Curettage and allograft of the lesion
At a six-week follow-up appointment, the patient was found to be noncompliant with the use of a shoulder sling, and he reported continued use of his left arm to complete job requirements (operating heavy machinery, installing septic tanks, etc.).
At five-month follow-up appointment, range of motion at the elbow was approximately 0 to 130 degrees without significant discomfort. Radiograph of the elbow revealed slight resorption of bone graft material but no acute abnormalities. Against recommendations, he reported lifting 40-50 pounds without significant pain.
Eleven months following the index procedure the patient had returned to full work and recreational activity, although intermittent elbow pain and numbness in the fourth and fifth digits persisted.
Chondromyxoid fibroma (CMF) is an exceedingly rare cause of chronic elbow pain in an athlete.
CMF, itself, is a rare benign cartilage tumor that accounts for less than 0.5 percent of all primary bone tumors. CMF is most commonly found in the proximal tibial metaphysis in patients 10 to 30 years of age. The ulna is an atypical location, accounting for less than three percent of all CMF neoplasms.
Treatment consists of resection or curettage followed by bone grafting. Up to twenty percent of patients experience local recurrence, requiring repeat surgery.
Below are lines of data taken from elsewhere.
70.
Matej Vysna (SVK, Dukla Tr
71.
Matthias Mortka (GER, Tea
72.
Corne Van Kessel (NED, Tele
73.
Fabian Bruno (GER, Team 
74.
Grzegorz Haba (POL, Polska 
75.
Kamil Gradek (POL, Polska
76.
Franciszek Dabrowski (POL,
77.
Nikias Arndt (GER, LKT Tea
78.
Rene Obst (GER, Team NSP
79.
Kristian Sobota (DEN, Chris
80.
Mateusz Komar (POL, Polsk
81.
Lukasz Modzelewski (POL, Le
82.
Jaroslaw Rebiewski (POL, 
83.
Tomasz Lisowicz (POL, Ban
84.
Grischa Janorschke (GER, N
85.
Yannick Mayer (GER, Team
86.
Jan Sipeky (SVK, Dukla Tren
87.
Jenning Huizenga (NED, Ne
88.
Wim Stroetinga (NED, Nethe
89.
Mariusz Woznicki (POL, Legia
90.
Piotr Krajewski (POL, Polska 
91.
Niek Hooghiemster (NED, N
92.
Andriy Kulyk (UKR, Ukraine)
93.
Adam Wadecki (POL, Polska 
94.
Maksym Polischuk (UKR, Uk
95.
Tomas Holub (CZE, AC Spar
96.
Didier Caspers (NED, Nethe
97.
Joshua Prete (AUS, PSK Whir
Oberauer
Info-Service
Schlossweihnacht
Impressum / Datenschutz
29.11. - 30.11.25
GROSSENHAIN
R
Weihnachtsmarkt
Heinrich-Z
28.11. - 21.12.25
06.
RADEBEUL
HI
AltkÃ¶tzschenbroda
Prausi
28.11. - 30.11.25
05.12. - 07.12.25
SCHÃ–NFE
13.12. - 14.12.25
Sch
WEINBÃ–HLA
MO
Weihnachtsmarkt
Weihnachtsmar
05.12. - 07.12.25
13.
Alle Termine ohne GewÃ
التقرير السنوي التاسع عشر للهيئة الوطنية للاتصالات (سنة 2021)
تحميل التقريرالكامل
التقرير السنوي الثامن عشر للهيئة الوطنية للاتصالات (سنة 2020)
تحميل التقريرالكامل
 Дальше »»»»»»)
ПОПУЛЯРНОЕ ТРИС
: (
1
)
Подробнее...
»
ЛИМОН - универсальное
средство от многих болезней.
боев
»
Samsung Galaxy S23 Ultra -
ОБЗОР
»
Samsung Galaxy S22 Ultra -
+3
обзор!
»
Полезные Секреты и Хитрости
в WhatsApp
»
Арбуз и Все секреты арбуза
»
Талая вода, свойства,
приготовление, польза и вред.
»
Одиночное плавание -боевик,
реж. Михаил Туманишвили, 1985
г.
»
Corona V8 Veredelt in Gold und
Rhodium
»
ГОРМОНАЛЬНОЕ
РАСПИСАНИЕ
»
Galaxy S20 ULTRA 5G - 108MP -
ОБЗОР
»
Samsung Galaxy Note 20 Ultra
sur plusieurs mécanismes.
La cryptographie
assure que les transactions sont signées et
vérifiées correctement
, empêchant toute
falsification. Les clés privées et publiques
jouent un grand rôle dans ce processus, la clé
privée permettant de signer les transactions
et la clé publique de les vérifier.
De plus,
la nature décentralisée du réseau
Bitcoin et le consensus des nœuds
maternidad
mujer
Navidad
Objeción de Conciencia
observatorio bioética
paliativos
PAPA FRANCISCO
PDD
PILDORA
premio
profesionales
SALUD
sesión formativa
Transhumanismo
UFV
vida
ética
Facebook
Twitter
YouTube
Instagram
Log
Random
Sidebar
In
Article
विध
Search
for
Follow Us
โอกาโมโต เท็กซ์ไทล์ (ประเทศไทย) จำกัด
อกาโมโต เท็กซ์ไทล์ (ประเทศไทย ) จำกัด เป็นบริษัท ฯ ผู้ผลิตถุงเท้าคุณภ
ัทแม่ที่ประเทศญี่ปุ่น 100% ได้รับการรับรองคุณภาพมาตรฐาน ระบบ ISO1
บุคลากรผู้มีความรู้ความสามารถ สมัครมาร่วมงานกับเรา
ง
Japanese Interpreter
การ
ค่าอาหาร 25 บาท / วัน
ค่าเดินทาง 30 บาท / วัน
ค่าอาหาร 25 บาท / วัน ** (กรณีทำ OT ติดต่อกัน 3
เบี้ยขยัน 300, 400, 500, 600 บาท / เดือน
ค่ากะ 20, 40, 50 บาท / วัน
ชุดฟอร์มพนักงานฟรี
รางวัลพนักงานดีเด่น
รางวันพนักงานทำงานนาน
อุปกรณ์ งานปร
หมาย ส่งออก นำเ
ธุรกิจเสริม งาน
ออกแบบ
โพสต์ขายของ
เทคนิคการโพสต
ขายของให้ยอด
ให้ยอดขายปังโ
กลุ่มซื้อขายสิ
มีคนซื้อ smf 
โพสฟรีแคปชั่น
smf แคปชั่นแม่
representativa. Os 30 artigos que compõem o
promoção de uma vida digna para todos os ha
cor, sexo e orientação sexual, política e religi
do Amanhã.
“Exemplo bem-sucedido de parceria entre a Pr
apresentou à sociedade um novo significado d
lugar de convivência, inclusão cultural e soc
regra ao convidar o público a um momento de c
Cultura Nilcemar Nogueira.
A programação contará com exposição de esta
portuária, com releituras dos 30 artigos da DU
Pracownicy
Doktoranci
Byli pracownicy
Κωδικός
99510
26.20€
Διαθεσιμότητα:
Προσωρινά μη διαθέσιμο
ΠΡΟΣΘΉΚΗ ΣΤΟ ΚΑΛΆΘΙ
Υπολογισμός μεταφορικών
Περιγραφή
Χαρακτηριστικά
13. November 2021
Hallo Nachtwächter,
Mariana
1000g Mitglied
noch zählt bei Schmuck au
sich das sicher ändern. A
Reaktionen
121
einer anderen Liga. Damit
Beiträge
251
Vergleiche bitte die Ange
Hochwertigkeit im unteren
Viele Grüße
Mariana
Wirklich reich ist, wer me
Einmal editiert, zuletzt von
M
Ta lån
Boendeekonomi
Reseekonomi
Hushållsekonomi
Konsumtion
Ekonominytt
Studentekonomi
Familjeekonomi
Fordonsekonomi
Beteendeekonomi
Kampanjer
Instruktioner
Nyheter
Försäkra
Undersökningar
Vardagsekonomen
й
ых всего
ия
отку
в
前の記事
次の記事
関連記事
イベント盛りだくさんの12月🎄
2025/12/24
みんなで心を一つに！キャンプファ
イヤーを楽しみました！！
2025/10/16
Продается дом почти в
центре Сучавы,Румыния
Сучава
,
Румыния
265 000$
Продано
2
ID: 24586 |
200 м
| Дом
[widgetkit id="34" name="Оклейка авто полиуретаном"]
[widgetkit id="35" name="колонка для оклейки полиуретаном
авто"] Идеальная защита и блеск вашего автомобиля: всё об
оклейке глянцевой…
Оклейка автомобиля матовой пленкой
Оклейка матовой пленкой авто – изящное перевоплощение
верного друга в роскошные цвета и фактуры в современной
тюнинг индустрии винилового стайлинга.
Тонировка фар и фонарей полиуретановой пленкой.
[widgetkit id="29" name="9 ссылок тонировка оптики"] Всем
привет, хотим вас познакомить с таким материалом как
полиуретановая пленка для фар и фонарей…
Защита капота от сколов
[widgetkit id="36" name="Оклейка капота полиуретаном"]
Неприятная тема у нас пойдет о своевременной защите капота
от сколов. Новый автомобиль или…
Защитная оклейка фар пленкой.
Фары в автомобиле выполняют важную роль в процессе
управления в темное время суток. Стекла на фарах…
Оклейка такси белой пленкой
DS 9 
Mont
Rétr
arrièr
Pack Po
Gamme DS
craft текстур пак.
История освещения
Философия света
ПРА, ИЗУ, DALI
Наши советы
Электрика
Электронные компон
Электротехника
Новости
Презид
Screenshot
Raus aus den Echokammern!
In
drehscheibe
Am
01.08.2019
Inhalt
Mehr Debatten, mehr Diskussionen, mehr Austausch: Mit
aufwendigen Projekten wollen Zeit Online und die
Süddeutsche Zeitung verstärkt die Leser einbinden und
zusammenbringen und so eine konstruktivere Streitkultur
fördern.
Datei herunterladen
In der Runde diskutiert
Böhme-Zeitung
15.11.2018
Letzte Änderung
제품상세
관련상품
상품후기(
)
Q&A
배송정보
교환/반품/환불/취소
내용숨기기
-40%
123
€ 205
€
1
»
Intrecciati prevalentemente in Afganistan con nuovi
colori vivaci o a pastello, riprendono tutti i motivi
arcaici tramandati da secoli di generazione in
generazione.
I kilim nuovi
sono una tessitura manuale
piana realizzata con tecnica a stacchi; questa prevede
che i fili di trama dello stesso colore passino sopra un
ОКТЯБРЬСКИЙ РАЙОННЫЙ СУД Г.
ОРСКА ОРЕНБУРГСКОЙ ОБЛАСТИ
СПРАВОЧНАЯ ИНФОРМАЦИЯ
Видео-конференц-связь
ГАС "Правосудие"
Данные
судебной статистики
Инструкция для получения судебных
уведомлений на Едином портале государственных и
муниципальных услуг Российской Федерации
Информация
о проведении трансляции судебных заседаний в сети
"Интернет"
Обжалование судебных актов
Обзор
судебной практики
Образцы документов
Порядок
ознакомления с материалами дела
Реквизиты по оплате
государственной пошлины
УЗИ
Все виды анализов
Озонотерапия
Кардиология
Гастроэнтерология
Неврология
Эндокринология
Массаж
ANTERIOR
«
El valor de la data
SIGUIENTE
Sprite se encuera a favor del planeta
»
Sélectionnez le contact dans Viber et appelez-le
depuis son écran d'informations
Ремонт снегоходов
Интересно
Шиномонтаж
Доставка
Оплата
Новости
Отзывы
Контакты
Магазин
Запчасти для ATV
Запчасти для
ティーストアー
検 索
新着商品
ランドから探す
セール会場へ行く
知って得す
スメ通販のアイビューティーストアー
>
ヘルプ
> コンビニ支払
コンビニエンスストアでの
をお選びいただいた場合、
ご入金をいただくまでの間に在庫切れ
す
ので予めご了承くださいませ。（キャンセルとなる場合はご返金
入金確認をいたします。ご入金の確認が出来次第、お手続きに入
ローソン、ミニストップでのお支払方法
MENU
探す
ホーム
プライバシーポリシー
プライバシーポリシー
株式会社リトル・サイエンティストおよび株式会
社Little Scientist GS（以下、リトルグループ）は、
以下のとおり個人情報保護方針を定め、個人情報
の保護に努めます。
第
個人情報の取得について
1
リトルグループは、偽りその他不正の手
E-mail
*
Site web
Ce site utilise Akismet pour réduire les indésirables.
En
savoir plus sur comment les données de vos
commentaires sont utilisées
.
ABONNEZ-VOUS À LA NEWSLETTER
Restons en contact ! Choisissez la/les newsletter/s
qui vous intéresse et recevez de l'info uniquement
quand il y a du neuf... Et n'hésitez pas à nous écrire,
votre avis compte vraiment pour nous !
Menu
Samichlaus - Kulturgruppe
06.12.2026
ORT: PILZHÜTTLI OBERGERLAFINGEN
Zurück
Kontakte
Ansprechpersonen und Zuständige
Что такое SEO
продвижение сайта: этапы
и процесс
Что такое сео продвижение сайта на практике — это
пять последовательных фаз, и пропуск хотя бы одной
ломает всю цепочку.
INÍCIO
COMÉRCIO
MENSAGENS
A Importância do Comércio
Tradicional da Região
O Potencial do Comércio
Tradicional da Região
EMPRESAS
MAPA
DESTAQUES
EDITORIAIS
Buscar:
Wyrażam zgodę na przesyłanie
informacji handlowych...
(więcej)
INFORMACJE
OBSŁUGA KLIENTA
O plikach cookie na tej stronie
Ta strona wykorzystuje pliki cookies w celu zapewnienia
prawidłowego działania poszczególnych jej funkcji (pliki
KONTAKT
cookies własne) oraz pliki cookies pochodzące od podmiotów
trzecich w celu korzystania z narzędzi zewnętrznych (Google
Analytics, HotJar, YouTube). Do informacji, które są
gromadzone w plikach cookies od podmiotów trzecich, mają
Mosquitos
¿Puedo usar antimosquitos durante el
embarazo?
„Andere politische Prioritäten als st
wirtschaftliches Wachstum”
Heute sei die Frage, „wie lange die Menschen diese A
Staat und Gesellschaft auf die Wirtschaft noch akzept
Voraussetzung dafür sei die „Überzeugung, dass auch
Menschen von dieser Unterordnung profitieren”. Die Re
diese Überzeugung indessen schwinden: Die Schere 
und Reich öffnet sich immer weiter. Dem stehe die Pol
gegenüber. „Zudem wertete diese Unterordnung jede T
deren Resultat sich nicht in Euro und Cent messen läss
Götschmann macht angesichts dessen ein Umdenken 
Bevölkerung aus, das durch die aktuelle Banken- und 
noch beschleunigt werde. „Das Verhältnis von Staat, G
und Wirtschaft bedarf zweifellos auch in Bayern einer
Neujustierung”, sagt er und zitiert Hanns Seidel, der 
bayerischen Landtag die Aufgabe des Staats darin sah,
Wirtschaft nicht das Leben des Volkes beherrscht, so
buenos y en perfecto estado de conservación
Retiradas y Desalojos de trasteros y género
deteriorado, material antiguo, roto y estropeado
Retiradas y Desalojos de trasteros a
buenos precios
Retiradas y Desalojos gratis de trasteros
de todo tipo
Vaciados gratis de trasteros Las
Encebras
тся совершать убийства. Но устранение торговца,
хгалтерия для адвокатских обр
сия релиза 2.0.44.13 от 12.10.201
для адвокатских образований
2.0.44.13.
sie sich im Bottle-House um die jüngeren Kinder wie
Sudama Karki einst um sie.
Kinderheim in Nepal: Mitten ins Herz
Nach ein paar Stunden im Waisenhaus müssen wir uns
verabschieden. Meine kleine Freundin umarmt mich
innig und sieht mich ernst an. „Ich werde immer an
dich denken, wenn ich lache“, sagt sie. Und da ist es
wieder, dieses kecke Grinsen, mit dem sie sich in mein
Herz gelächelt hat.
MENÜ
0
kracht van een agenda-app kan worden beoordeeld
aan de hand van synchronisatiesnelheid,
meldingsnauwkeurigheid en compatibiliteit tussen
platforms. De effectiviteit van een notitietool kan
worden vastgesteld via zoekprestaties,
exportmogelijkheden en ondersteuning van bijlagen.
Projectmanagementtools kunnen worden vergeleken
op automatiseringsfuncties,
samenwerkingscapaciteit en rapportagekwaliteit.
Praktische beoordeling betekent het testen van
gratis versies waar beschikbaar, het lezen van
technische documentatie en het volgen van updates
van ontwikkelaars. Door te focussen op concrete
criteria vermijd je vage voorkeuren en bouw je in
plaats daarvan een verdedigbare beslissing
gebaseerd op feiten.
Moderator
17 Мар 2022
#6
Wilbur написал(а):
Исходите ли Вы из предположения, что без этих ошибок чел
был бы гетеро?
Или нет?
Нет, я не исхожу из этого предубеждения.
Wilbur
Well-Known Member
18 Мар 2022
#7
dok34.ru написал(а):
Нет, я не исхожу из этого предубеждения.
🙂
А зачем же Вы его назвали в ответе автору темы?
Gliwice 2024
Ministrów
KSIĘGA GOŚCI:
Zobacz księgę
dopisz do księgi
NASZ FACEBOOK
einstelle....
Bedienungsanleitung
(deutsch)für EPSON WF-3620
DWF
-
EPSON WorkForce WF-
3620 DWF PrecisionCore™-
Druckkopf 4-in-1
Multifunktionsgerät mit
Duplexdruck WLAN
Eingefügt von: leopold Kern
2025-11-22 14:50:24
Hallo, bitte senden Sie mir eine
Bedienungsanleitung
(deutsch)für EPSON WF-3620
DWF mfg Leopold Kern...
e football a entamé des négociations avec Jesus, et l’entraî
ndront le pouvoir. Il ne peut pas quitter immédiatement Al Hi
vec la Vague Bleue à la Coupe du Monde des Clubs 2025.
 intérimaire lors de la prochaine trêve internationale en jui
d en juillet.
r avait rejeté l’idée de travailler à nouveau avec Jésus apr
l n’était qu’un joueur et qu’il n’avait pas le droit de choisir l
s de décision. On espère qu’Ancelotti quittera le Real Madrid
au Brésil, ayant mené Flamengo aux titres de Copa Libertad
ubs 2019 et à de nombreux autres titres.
Chondromyxoid Fibromas are characterized as a rare cause of painful benign bone lesions. They comprise of less than one percent of all bone tumors, and less than two percent of benign bone tumors. It usually occurs during the second and third decade of life and in males more often than females. Typical locations are within the long bones of the body, such as the proximal tibia, then femur, and lastly calcaneus however there are case reports in the literature of occurrences in the facial bones, pelvis, jaw, hands, feet and forearms.
Initial work up involves plain radiographs, where lesions are commonly described as eccentric, intramedullary, lobulated or bubbly lesion in the metaphysis. It has a sclerotic border that is lucent, sometimes described as scalloped, and rare chondral matrix. Care must be taken to differentiate lesions from chondrosarcomas, which have a much poorer prognosis.
Treatments are typically comprised of curettage and grafting however the tumors can have a recurrence rate of up to 25% if the tumor is not removed in its entirety. Complications of non treatment include increased local destruction resulting in pain and swelling, rare cases of pathologic fracture, and rare malignant transformation at a rate of 1-2%, reported following irradiation.
Heck, RK. Benign Aggressive Tumors of Bone. Canale, ST, ed: Campbells Operative Orthopaedics. January 2013. pp. 887-908
Fomete B, Adeosun OO, Awelimobor DI, Olayemi L. Chondromyxoid fibroma of the mandible: Case report and review of the literature. Ann Maxillofac Surg. 2014 Jan;4(1):78-80.
Roberts EJ, Meier MJ, Hild G, Masadeh S, Hardy M, Bakotic BW. Chondromyxoid fibroma of the calcaneus: two case reports and literature review. J Foot Ankle Surg. 2013 Sep-Oct;52(5):643-9.
Khalatbari MR, Hamidi M, Moharamzad Y. Chondromyxoid fibroma of the anterior skull base invading the orbit in a pediatric patient: case report and review of the literature. Neuropediatrics. 2012 Jun;43(3):140-5.
Lersundi, A, Mankin, HJ, Mourikis, A, et al. Chondromyxoid fibroma: a rarely encountered and puzzling tumor. Clin Orthop Relat Res. 2005;439:171-5.